ACTIVITY: Only the text belongs in the copy: retype each record exactly as it appears.

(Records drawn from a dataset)
********

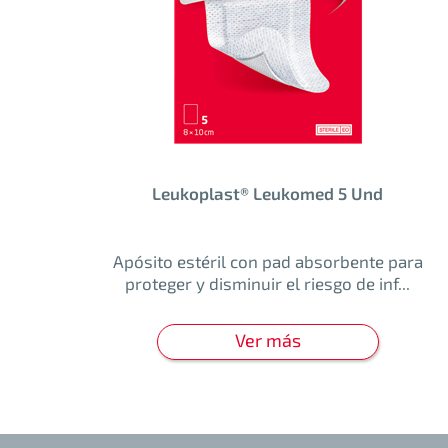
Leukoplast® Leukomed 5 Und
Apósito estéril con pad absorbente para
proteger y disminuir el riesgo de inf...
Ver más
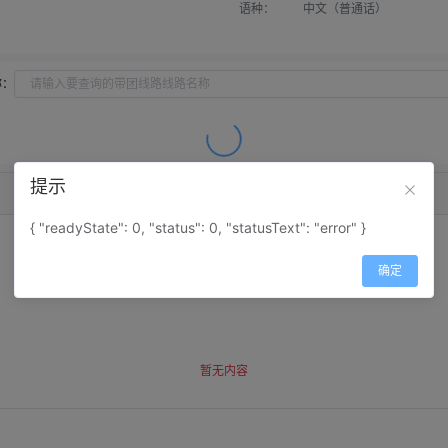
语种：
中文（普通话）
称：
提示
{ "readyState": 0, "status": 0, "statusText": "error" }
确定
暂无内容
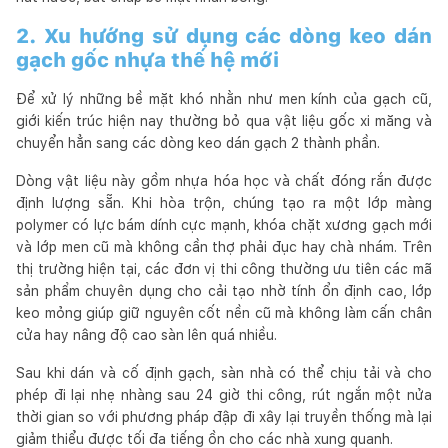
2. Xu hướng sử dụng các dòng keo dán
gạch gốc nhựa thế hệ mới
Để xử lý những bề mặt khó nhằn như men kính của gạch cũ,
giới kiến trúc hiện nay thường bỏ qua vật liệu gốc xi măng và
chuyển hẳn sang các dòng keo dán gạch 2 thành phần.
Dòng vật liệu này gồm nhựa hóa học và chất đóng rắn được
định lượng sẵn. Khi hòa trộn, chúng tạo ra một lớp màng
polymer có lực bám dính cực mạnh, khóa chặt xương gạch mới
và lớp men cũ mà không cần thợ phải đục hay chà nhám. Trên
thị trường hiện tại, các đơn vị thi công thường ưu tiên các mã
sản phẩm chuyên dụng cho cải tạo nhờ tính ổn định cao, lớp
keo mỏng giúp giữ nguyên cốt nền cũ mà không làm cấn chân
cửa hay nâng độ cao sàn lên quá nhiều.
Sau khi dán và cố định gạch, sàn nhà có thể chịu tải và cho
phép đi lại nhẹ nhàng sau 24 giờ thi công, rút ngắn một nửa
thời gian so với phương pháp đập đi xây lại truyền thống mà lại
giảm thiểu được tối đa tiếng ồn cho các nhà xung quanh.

********

PROBLEM SOLUTION:
Leukoplast® Leukomed 5 Und
Apósito estéril con pad absorbente para
proteger y disminuir el riesgo de inf...
Ver más
语种：
中文（普通话）
称：
提示
{ "readyState": 0, "status": 0, "statusText": "error" }
确定
暂无内容
2. Xu hướng sử dụng các dòng keo dán
gạch gốc nhựa thế hệ mới
Để xử lý những bề mặt khó nhằn như men kính của gạch cũ,
giới kiến trúc hiện nay thường bỏ qua vật liệu gốc xi măng và
chuyển hẳn sang các dòng keo dán gạch 2 thành phần.
Dòng vật liệu này gồm nhựa hóa học và chất đóng rắn được
định lượng sẵn. Khi hòa trộn, chúng tạo ra một lớp màng
polymer có lực bám dính cực mạnh, khóa chặt xương gạch mới
và lớp men cũ mà không cần thợ phải đục hay chà nhám. Trên
thị trường hiện tại, các đơn vị thi công thường ưu tiên các mã
sản phẩm chuyên dụng cho cải tạo nhờ tính ổn định cao, lớp
keo mỏng giúp giữ nguyên cốt nền cũ mà không làm cấn chân
cửa hay nâng độ cao sàn lên quá nhiều.
Sau khi dán và cố định gạch, sàn nhà có thể chịu tải và cho
phép đi lại nhẹ nhàng sau 24 giờ thi công, rút ngắn một nửa
thời gian so với phương pháp đập đi xây lại truyền thống mà lại
giảm thiểu được tối đa tiếng ồn cho các nhà xung quanh.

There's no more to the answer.